DGGRID's cellAreaKM returns the cell area on the authalic sphere of radius R = 6371.0072 km. If you compute area yourself from the cell's lat/lng vertices using a formula that assumes a uniform sphere — e.g. spherical excess (Girard's theorem) on the raw geodetic vertices — you'll get a slightly different number, because those vertices live on the ellipsoid, not the authalic sphere. Apply igeo7GeoToAuthalic to the latitudes first and the equality returns:

import { Webdggrid } from 'webdggrid'
const dggs = await Webdggrid.load()

const seq = dggs.geoToSequenceNum([[0, 45]], 5)[0]
const ring = dggs.sequenceNumToGrid([seq], 5, /*unwrap=*/false)[0]

// Authalic-shifted ring (lat only):
const ringA = ring.map(([lng, lat]) => [lng, dggs.igeo7GeoToAuthalic(lat)])

// Apply spherical excess on each:
const RA = 6371007.181 // authalic-sphere radius (m), WGS84
const areaGeo  = sphericalExcess(ring)  * RA * RA / 1e6  // km²
const areaAuth = sphericalExcess(ringA) * RA * RA / 1e6

console.log(areaGeo, areaAuth, dggs.cellAreaKM(5))
// areaAuth ≈ dggs.cellAreaKM(5) — the equal-area property holds on
// the authalic sphere; areaGeo is biased.
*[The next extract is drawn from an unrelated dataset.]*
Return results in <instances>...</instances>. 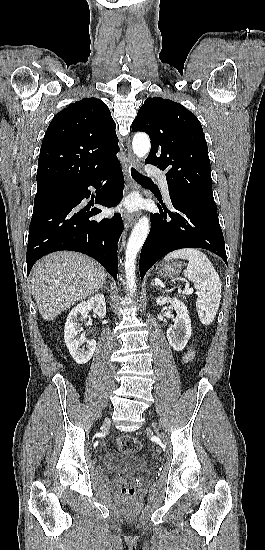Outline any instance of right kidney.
Wrapping results in <instances>:
<instances>
[{"instance_id": "1", "label": "right kidney", "mask_w": 265, "mask_h": 550, "mask_svg": "<svg viewBox=\"0 0 265 550\" xmlns=\"http://www.w3.org/2000/svg\"><path fill=\"white\" fill-rule=\"evenodd\" d=\"M89 311L99 317L106 315V302L103 294H97L87 301L81 302L74 307L67 316L64 329V340L66 346L77 364H86L93 356L96 349V341L85 338V332L81 322L88 317ZM86 343V348L81 347Z\"/></svg>"}]
</instances>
Same story for any planar hit-testing or distance math you do directly on cell vertices: convert the latitudes first, then assume a uniform sphere and the numbers come out matching DGGRID's intent.

2. Routing data through the DuckDB extension

If you compute on cells in DuckDB using igeo7_geo_to_authalic and pull the resulting GEOMETRY back into the browser as GeoJSON, you'll receive authalic-latitude coordinates. To display them on a Cesium / MapLibre / Leaflet basemap, round-trip them with igeo7TransformGeoJson(fc, 'authalicToGeo') before feeding the layer.

const fcFromDuck = JSON.parse(await fetchAuthalicGeometryFromDuckDB())
const fcForDisplay = dggs.igeo7TransformGeoJson(fcFromDuck, 'authalicToGeo')
geoJsonLayer.setData(fcForDisplay)

3. Showing the difference visually

The shift is small but well-defined. Below, pick a latitude and resolution to see how a real DGGS cell at that latitude moves under the conversion. The "DGGRID claimed area" is cellAreaKM (authalic); the two computed areas are spherical excess applied to the geodetic and authalic vertex rings on a uniform sphere of the WGS84 authalic radius.

Does it change shape, or just position?

Both — but mostly the latter. The transform is (lng, lat) → (lng, ξ(lat)) with longitude untouched, so for a cell that spans only a small latitude range every vertex shifts by almost the same amount → near-pure translation in lat, no visible shape change. Cells that span a wider lat range (polar caps, low-resolution cells) see vertices at different lats shift by slightly different amounts because dξ/dφ is non-constant — that's the shape distortion. It's typically <0.001° across one cell.

The interactive below has an "Amplify shape diff" slider so you can crank the residual (per-vertex shift minus the mean) up to 2000× and see the otherwise-imperceptible distortion. The edge-length table beneath confirms the same effect numerically — if the conversion were a rigid translation, every edge's percent change would be identical; the variation tells you the cell is actually being deformed.

Implementation notes

• Algorithm: Karney (2022) sixth-order polynomial. Round-trip error is well under 1e-9° across the full latitude range.
• Symmetry: f(-φ) === -f(φ) — the transform is odd. The equator and both poles are fixed points (within 1e-9° for the poles).
• Mutation: igeo7TransformGeoJson deep-clones its input. Geometries with null or unsupported type strings are returned unchanged.
• DuckDB parity: scalar values match the upstream igeo7_geo_to_authalic / igeo7_authalic_to_geo SQL functions to floating-point precision.

sphericalExcess is a short helper that's the same in both code samples above — see docs/.vitepress/theme/components/AuthalicDemo.vue for a copy-pasteable implementation.